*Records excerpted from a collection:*

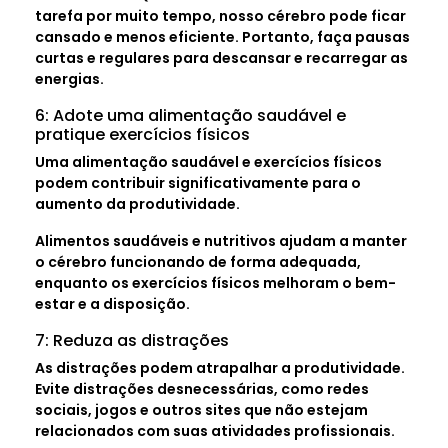
tarefa por muito tempo, nosso cérebro pode ficar
cansado e menos eficiente. Portanto, faça pausas
curtas e regulares para descansar e recarregar as
energias.
6: Adote uma alimentação saudável e
pratique exercícios físicos
Uma alimentação saudável e exercícios físicos
podem contribuir significativamente para o
aumento da produtividade.
Alimentos saudáveis e nutritivos ajudam a manter
o cérebro funcionando de forma adequada,
enquanto os exercícios físicos melhoram o bem-
estar e a disposição.
7: Reduza as distrações
As distrações podem atrapalhar a produtividade.
Evite distrações desnecessárias, como redes
sociais, jogos e outros sites que não estejam
relacionados com suas atividades profissionais.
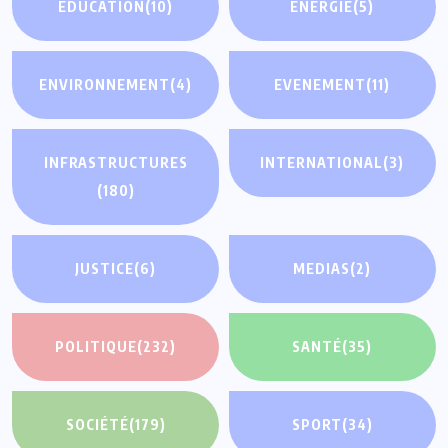
EDUCATION
(10)
ENERGIE
(5)
ENVIRONNEMENT
(4)
EVENEMENT
(11)
INFRASTRUCTURES
INTERNATIONAL
(3)
(180)
JUSTICE
(6)
MEDIAS
(2)
POLITIQUE
(232)
SANTÉ
(35)
SOCIÉTÉ
(179)
SPORT
(34)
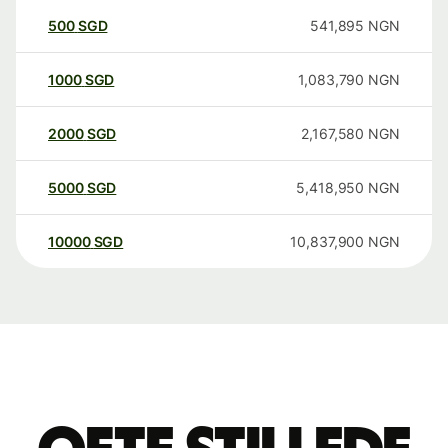
500
SGD
541,895
NGN
1000
SGD
1,083,790
NGN
2000
SGD
2,167,580
NGN
5000
SGD
5,418,950
NGN
10000
SGD
10,837,900
NGN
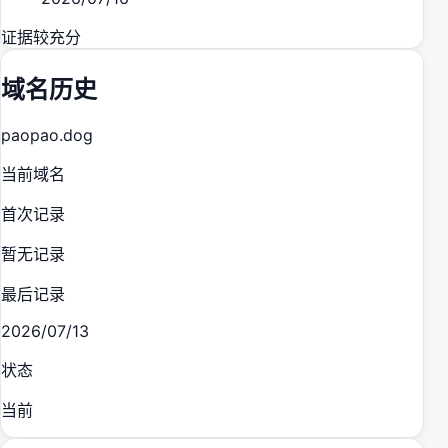
证据较充分
域名历史
paopao.dog
当前域名
首次记录
暂无记录
最后记录
2026/07/13
状态
当前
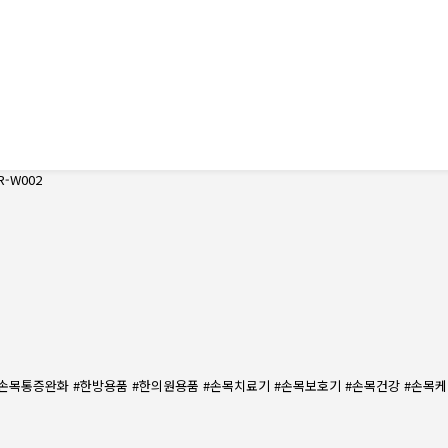
-W002
 #손목통증완화 #한방용품 #한의원용품 #손목치료기 #손목보호기 #손목건강 #손목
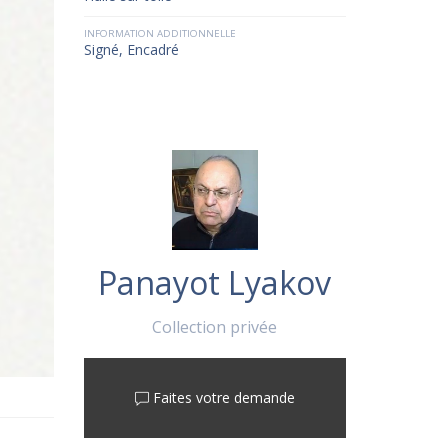
INFORMATION ADDITIONNELLE
Signé, Encadré
Panayot Lyakov
Collection privée
Faites votre demande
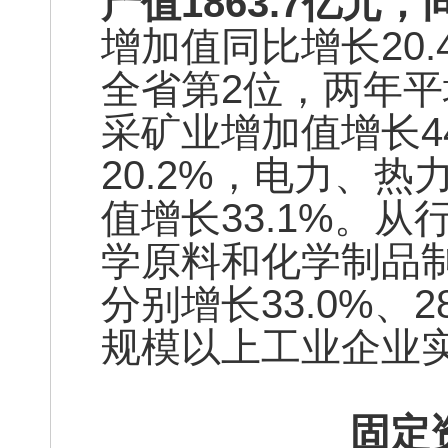
产值1863.7亿元，
增加值同比增长20.
全省第2位，两年平
采矿业增加值增长4
20.2%，电力、
值增长33.1%。
学原料和化学制品
分别增长33.0%、2
规模以上工业企业实
固定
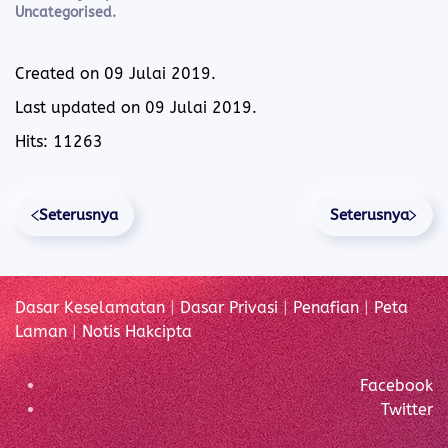
Uncategorised
.
Created on
09 Julai 2019
.
Last updated on
09 Julai 2019
.
Hits: 11263
Seterusnya
Seterusnya
Dasar Keselamatan
|
Dasar Privasi
|
Penafian
|
Peta
Laman
|
Notis Hakcipta
Facebook
Twitter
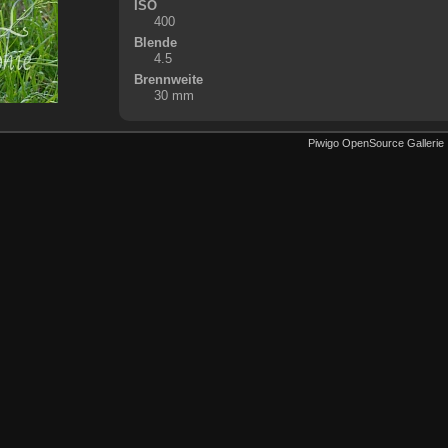
ISO
400
Blende
4.5
Brennweite
30 mm
Piwigo OpenSource Gallerie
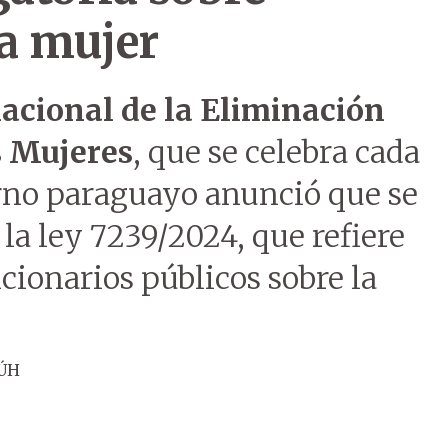
la mujer
nacional de la Eliminación
s Mujeres
, que se celebra cada
rno paraguayo anunció que se
la ley 7239/2024, que refiere
ncionarios públicos sobre la
 ÚH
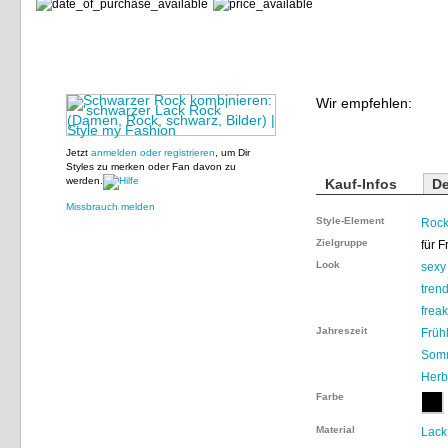
Wir empfehlen:
Jetzt
anmelden oder registrieren
, um Dir
Styles zu merken oder Fan davon zu
werden.
Kauf-Infos
De
Missbrauch melden
Style-Element
Roc
Zielgruppe
für 
Look
sexy
tren
frea
Jahreszeit
Früh
Som
Herb
Farbe
Material
Lack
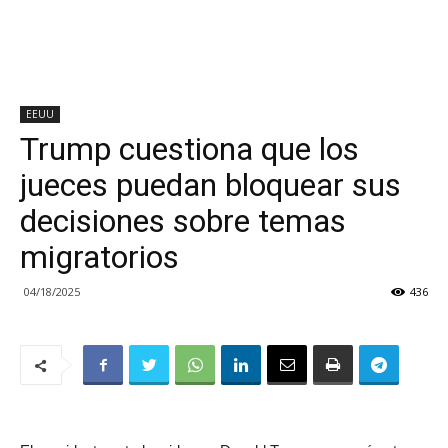
EEUU
Trump cuestiona que los
jueces puedan bloquear sus
decisiones sobre temas
migratorios
04/18/2025
436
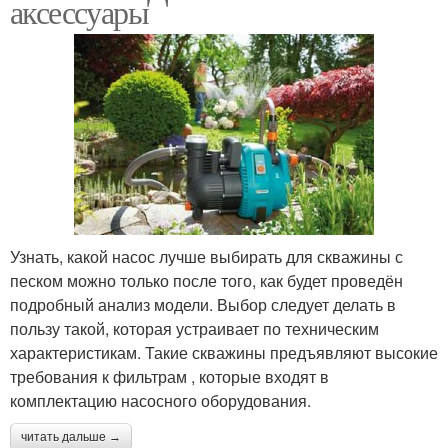
аксессуары
Узнать, какой насос лучше выбирать для скважины с
песком можно только после того, как будет проведён
подробный анализ модели. Выбор следует делать в
пользу такой, которая устраивает по техническим
характеристикам. Такие скважины предъявляют высокие
требования к фильтрам , которые входят в
комплектацию насосного оборудования.
читать дальше →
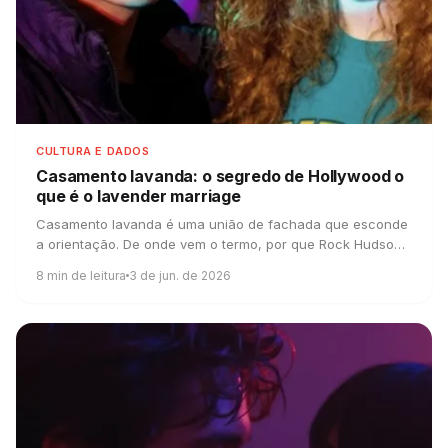
CULTURA E DADOS
Casamento lavanda: o segredo de Hollywood
o
que é o lavender marriage
Casamento lavanda é uma união de fachada que esconde
a orientação. De onde vem o termo, por que Rock Hudson
casou e por que ele voltou em 2026.
8
min de leitura
3 de jun. de 2026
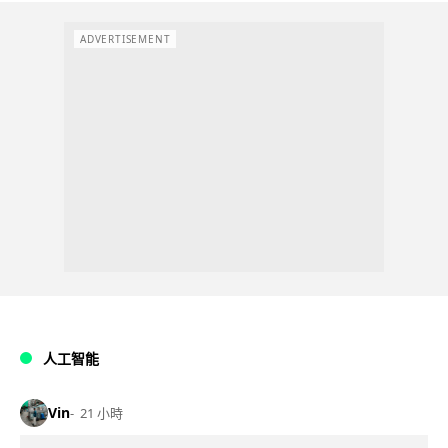
ADVERTISEMENT
人工智能
Vin
21 小時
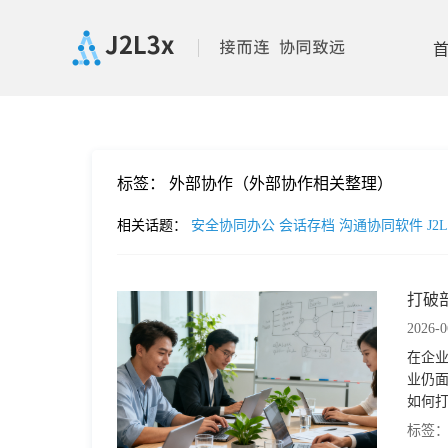
首
标签：
外部协作（外部协作相关整理）
页
相关话题：
安全协同办公
会话存档
沟通协同软件
J2
产
打破
品
2026-0
在企业
功
业仍
如何打
合” 
能
价
标签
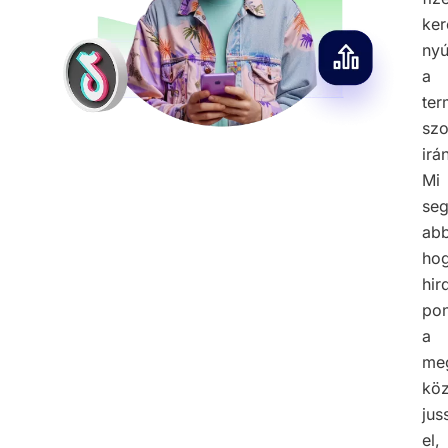
ker
nyú
a
ter
szo
irán
Mi
seg
abb
ho
hir
po
a
meg
kö
jus
el,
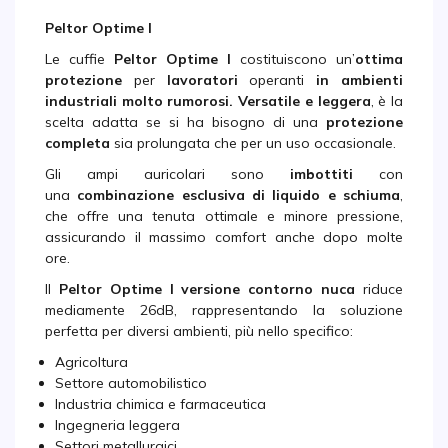
Peltor Optime I
Le cuffie
Peltor Optime I
costituiscono un’
ottima
protezione
per
lavoratori
operanti
in ambienti
industriali molto rumorosi.
Versatile e leggera
, è la
scelta adatta se si ha bisogno di una
protezione
completa
sia prolungata che per un uso occasionale.
Gli ampi auricolari sono
imbottiti
con
una
combinazione esclusiva
di liquido e schiuma
,
che offre una tenuta ottimale e minore pressione,
assicurando il massimo comfort anche dopo molte
ore.
Il
Peltor Optime I versione contorno nuca
riduce
mediamente 26dB, rappresentando la soluzione
perfetta per diversi ambienti, più nello specifico:
Agricoltura
Settore automobilistico
Industria chimica e farmaceutica
Ingegneria leggera
Settori metallurgici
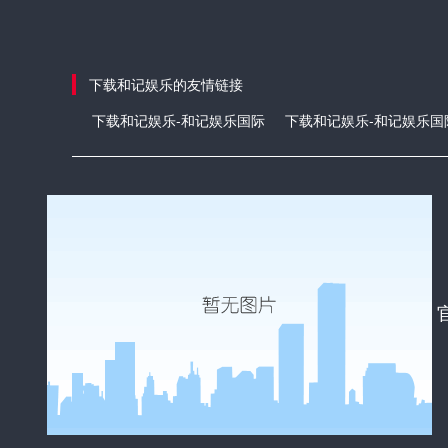
下载和记娱乐的友情链接
下载和记娱乐-和记娱乐国际
下载和记娱乐-和记娱乐国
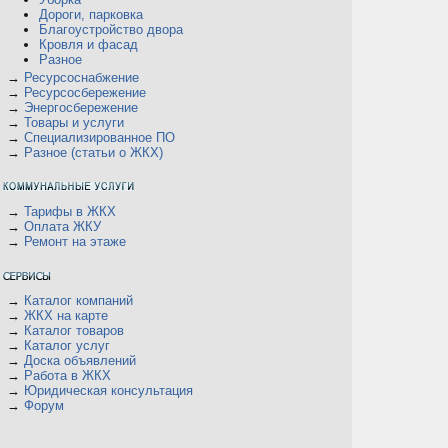
Дороги, парковка
Благоустройство двора
Кровля и фасад
Разное
→
Ресурсоснабжение
→
Ресурсосбережение
→
Энергосбережение
→
Товары и услуги
→
Специализированное ПО
→
Разное (статьи о ЖКХ)
→
Тарифы в ЖКХ
→
Оплата ЖКУ
→
Ремонт на этаже
→
Каталог компаний
→
ЖКХ на карте
→
Каталог товаров
→
Каталог услуг
→
Доска объявлений
→
Работа в ЖКХ
→
Юридическая консультация
→
Форум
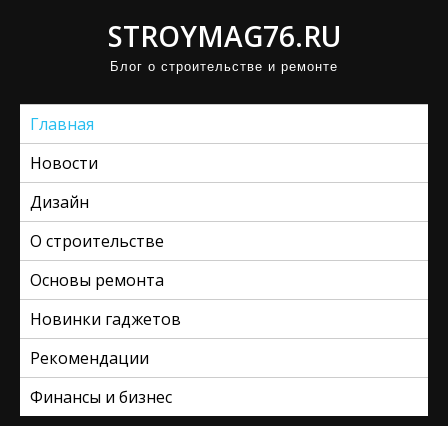
П
STROYMAG76.RU
р
Блог о строительстве и ремонте
о
м
Главная
о
т
Новости
а
Дизайн
т
ь
О строительстве
к
Основы ремонта
с
Новинки гаджетов
о
д
Рекомендации
е
Финансы и бизнес
р
ж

*Exercise description:*
Pull every line containing "físicos" from the entries above and copy it.

*Output:*
pratique exercícios físicos
Uma alimentação saudável e exercícios físicos
enquanto os exercícios físicos melhoram o bem-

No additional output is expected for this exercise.